→ AIM OF THE EXERCISE
Each entry has to be reproduced in full, exactly as given.

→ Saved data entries
☆ ☆ ☆ ☆ ☆ ☆ ☆
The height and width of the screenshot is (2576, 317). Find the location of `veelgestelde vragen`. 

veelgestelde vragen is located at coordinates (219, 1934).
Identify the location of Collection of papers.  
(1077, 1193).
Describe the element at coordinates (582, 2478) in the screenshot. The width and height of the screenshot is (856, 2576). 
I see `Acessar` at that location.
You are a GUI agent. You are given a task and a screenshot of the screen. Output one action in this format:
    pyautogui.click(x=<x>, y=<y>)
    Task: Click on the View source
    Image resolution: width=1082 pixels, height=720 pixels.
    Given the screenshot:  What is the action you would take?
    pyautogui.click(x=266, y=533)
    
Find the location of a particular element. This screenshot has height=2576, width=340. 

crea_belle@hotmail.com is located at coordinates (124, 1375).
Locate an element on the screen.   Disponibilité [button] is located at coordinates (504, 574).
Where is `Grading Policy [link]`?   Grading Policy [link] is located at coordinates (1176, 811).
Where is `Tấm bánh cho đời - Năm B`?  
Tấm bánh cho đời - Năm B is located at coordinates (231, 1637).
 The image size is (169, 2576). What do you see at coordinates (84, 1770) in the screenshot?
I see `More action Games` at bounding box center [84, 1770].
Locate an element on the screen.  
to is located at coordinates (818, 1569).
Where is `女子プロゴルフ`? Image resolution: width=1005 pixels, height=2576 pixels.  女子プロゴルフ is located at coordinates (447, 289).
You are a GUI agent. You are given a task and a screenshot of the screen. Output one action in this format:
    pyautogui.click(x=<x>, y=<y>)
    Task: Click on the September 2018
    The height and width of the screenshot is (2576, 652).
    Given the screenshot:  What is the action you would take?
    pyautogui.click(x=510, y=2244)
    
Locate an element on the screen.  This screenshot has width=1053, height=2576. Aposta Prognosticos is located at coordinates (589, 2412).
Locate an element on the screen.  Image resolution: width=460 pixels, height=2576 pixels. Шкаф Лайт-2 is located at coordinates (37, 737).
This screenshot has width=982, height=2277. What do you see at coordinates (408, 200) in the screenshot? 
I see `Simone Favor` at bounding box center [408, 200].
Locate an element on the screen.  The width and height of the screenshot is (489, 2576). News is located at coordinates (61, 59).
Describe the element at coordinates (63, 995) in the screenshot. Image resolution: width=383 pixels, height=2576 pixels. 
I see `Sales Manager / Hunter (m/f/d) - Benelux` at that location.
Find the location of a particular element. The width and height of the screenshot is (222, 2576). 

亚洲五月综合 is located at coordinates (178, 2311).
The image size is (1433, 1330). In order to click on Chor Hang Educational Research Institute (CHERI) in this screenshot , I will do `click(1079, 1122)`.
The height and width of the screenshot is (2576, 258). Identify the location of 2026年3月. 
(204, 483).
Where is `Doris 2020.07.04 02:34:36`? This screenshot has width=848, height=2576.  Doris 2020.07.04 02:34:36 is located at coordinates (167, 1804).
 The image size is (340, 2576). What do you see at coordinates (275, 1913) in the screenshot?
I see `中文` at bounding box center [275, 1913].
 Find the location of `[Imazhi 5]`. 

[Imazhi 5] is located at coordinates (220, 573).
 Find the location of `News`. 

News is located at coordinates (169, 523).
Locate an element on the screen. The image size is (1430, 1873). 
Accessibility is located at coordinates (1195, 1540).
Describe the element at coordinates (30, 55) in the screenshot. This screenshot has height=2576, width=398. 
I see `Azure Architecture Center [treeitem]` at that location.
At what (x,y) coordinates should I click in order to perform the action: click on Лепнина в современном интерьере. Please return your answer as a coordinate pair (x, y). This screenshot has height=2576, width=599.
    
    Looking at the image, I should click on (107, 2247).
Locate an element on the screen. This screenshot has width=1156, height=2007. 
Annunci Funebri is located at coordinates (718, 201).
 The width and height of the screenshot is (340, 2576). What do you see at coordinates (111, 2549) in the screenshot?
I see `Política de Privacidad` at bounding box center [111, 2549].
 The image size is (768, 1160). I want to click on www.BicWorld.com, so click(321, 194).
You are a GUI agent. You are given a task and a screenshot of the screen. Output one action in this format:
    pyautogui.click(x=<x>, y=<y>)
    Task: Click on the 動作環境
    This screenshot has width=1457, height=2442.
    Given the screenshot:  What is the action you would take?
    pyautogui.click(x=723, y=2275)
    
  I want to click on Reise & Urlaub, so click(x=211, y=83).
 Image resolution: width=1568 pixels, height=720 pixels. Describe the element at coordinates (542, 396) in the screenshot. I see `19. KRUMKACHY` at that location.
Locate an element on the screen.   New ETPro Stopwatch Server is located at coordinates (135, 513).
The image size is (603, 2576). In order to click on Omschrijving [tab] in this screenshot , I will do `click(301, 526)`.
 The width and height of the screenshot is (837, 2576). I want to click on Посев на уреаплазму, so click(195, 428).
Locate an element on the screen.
☆ ☆ ☆ ☆ ☆ ☆ ☆
→ EXPECTED ANSWER
The height and width of the screenshot is (2576, 317). Find the location of `veelgestelde vragen`. 

veelgestelde vragen is located at coordinates (219, 1934).
Identify the location of Collection of papers.  
(1077, 1193).
Describe the element at coordinates (582, 2478) in the screenshot. The width and height of the screenshot is (856, 2576). 
I see `Acessar` at that location.
You are a GUI agent. You are given a task and a screenshot of the screen. Output one action in this format:
    pyautogui.click(x=<x>, y=<y>)
    Task: Click on the View source
    Image resolution: width=1082 pixels, height=720 pixels.
    Given the screenshot:  What is the action you would take?
    pyautogui.click(x=266, y=533)
    
Find the location of a particular element. This screenshot has height=2576, width=340. 

crea_belle@hotmail.com is located at coordinates (124, 1375).
Locate an element on the screen.   Disponibilité [button] is located at coordinates (504, 574).
Where is `Grading Policy [link]`?   Grading Policy [link] is located at coordinates (1176, 811).
Where is `Tấm bánh cho đời - Năm B`?  
Tấm bánh cho đời - Năm B is located at coordinates (231, 1637).
 The image size is (169, 2576). What do you see at coordinates (84, 1770) in the screenshot?
I see `More action Games` at bounding box center [84, 1770].
Locate an element on the screen.  
to is located at coordinates (818, 1569).
Where is `女子プロゴルフ`? Image resolution: width=1005 pixels, height=2576 pixels.  女子プロゴルフ is located at coordinates (447, 289).
You are a GUI agent. You are given a task and a screenshot of the screen. Output one action in this format:
    pyautogui.click(x=<x>, y=<y>)
    Task: Click on the September 2018
    The height and width of the screenshot is (2576, 652).
    Given the screenshot:  What is the action you would take?
    pyautogui.click(x=510, y=2244)
    
Locate an element on the screen.  This screenshot has width=1053, height=2576. Aposta Prognosticos is located at coordinates (589, 2412).
Locate an element on the screen.  Image resolution: width=460 pixels, height=2576 pixels. Шкаф Лайт-2 is located at coordinates (37, 737).
This screenshot has width=982, height=2277. What do you see at coordinates (408, 200) in the screenshot? 
I see `Simone Favor` at bounding box center [408, 200].
Locate an element on the screen.  The width and height of the screenshot is (489, 2576). News is located at coordinates (61, 59).
Describe the element at coordinates (63, 995) in the screenshot. Image resolution: width=383 pixels, height=2576 pixels. 
I see `Sales Manager / Hunter (m/f/d) - Benelux` at that location.
Find the location of a particular element. The width and height of the screenshot is (222, 2576). 

亚洲五月综合 is located at coordinates (178, 2311).
The image size is (1433, 1330). In order to click on Chor Hang Educational Research Institute (CHERI) in this screenshot , I will do `click(1079, 1122)`.
The height and width of the screenshot is (2576, 258). Identify the location of 2026年3月. 
(204, 483).
Where is `Doris 2020.07.04 02:34:36`? This screenshot has width=848, height=2576.  Doris 2020.07.04 02:34:36 is located at coordinates (167, 1804).
 The image size is (340, 2576). What do you see at coordinates (275, 1913) in the screenshot?
I see `中文` at bounding box center [275, 1913].
 Find the location of `[Imazhi 5]`. 

[Imazhi 5] is located at coordinates (220, 573).
 Find the location of `News`. 

News is located at coordinates (169, 523).
Locate an element on the screen. The image size is (1430, 1873). 
Accessibility is located at coordinates (1195, 1540).
Describe the element at coordinates (30, 55) in the screenshot. This screenshot has height=2576, width=398. 
I see `Azure Architecture Center [treeitem]` at that location.
At what (x,y) coordinates should I click in order to perform the action: click on Лепнина в современном интерьере. Please return your answer as a coordinate pair (x, y). This screenshot has height=2576, width=599.
    
    Looking at the image, I should click on (107, 2247).
Locate an element on the screen. This screenshot has width=1156, height=2007. 
Annunci Funebri is located at coordinates (718, 201).
 The width and height of the screenshot is (340, 2576). What do you see at coordinates (111, 2549) in the screenshot?
I see `Política de Privacidad` at bounding box center [111, 2549].
 The image size is (768, 1160). I want to click on www.BicWorld.com, so click(321, 194).
You are a GUI agent. You are given a task and a screenshot of the screen. Output one action in this format:
    pyautogui.click(x=<x>, y=<y>)
    Task: Click on the 動作環境
    This screenshot has width=1457, height=2442.
    Given the screenshot:  What is the action you would take?
    pyautogui.click(x=723, y=2275)
    
  I want to click on Reise & Urlaub, so click(x=211, y=83).
 Image resolution: width=1568 pixels, height=720 pixels. Describe the element at coordinates (542, 396) in the screenshot. I see `19. KRUMKACHY` at that location.
Locate an element on the screen.   New ETPro Stopwatch Server is located at coordinates (135, 513).
The image size is (603, 2576). In order to click on Omschrijving [tab] in this screenshot , I will do `click(301, 526)`.
 The width and height of the screenshot is (837, 2576). I want to click on Посев на уреаплазму, so click(195, 428).
Locate an element on the screen.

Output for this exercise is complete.